Ce sont néanmoins toujours les coureurs qui font la course…
Effectivement. Là, ils avaient envie de la faire mais ne savaient pas très bien sur quel pied danser. Si l’on propose cela deux années de suite, peut-être que des stratégies vont se mettre en place. Mais comme ce n’est pas dans notre esprit de proposer la même chose d’une année sur l’autre, nous essaierons de faire différent pour proposer quelque chose d’également très intéressant l’année prochaine.

On a toujours tendance à opposer Paris-Nice à Tirreno-Adriatico dans la pespective de Milan-San Remo, comment l’intégrez-vous ?
Les grands leaders et les sprinteurs choisissent de toute manière d’aller sur Tirreno-Adriatico pour préparer Milan-San Remo. Nous avons encore vécu cela avec l’épisode Richie Porte. Maintenant, avec la réforme du calendrier prévue à l’horizon 2017, nous n’aurons plus cette concurrence et nous aurons à nouveau de grands leaders, forcément. Certains coureurs choisissent leur programme en fonction du relief. Nous ne chercherons pas à faire plus dur si c’est pour monter les cols à l’aide d’une échelle ! Ça n’a pas d’intérêt. Même si les leaders préfèrent ça. Nous resterons sur notre ligne.

En vue de Milan-San Remo et de ses 294 kilomètres, vous tendez néanmoins à proposer des étapes plus longues, comme on le voit sur Tirreno-Adriatico…
Depuis trois ans, et à la demande des équipes, nous définissons une étape longue sur Paris-Nice dans la perspective de Milan-San Remo et des classiques qui suivent. C’était le cas cette année avec les 221,5 kilomètres entre Saint-Saturnin-lès-Avignon et Fayence. Il en faut un peu pour tout le monde.
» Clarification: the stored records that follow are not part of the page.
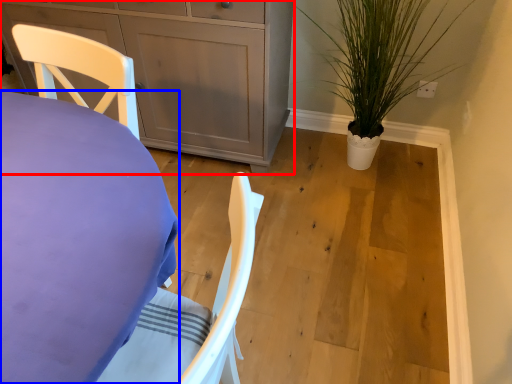 Question: Which object is closer to the camera taking this photo, cabinetry (highlighted by a red box) or desk (highlighted by a blue box)?

Choices:
 (A) cabinetry
 (B) desk

Answer: (B) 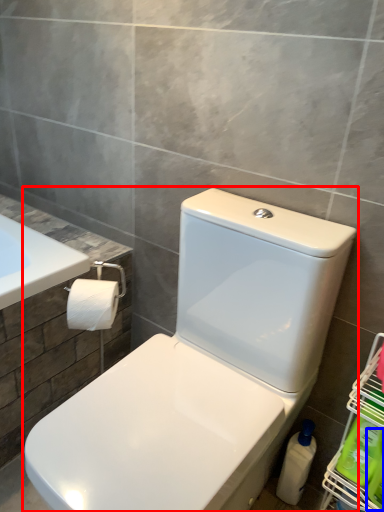 Question: Among these objects, which one is farthest to the camera, toilet (highlighted by a red box) or cleaning product (highlighted by a blue box)?

Choices:
 (A) toilet
 (B) cleaning product

Answer: (B) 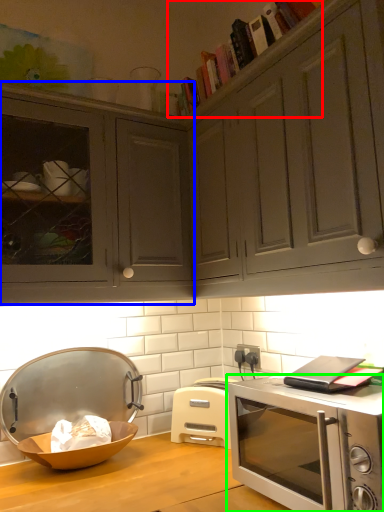 Question: Estimate the real-world distances between objects in this image. Which object is farther from book (highlighted by a red box), cabinetry (highlighted by a blue box) or microwave oven (highlighted by a green box)?

Choices:
 (A) cabinetry
 (B) microwave oven

Answer: (B) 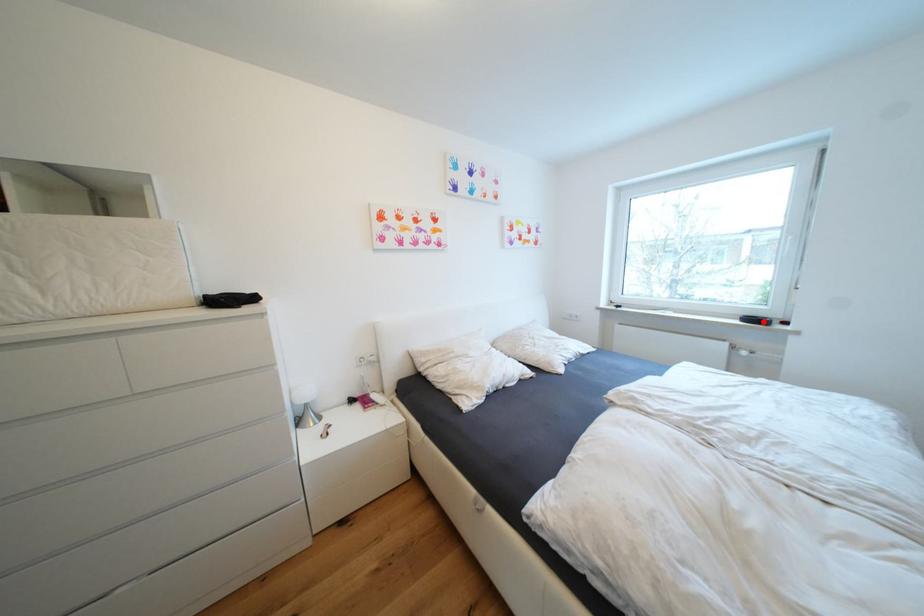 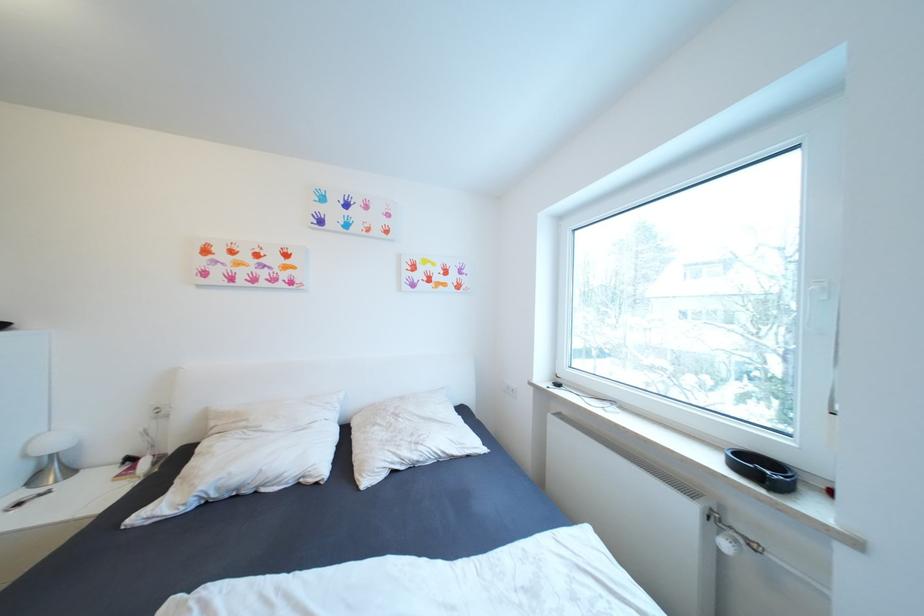 Locate, in the second image, the point that corresponds to the highlighted location in the first image.

(769, 471)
Quels sont les premiers éléments dont vous disposez quant à la réforme du calendrier ?
Tout n’est qu’au stade de projet. Comme tout projet quand il est proposé, il est discuté, modifié… Nous sommes partis sur un schéma qui proposerait Paris-Nice la première semaine, Tirreno-Adriatico la semaine suivante. Mais cela risque encore de bouger. Tirreno-Adriatico pourrait prendre la place du Tour de Catalogne. Un plan a en tout cas été dessiné pour que deux épreuves de notre calibre ne soient plus organisées face à face. Il faut une lisibilité. Mais pour y parvenir il faut l’aval de tous les organisateurs car les dates ne se modifient pas comme ça. Quoi qu’il en soit nous conserverons nos dates. On passera également à des équipes de sept coureurs, ce qui offrira peut-être plus de mouvements.

Votre fils Romain court chez Cofidis. N’y a-t-il pas d’interdit qu’un coureur ait un lien de parenté avec le directeur de course ?
Si on gratte un peu, peut-être ! Pour moi ça générerait plus de l’inquiétude que de le savoir en course. Peut-être serais-je obligé de m’effacer au profit d’un collègue dans certaines situations, pour éviter toute ambiguïté. Mais pour l’instant ça ne s’est pas encore produit.

Ce Paris-Nice était votre première à bord de la voiture de direction, comment l’avez-vous vécu à titre personnel ?
J’avais déjà exercé ce rôle sur d’autres épreuves d’ASO, mais sur Paris-Nice c’est différent. On dit que c’est la voiture du patron car c’est celle de Christian Prudhomme. Il m’a laissé les mains libres pour tracer le parcours de Paris-Nice et avoir cette place en course. C’est un honneur, bien évidemment, autant que d’avoir travaillé avec mon collègue Thierry Gouvenou, qui est maintenant à la direction de course à la place de Jean-François Pescheux. C’est le côté sympa de la reconversion.

Propos recueillis à Nice le 18 mars 2014.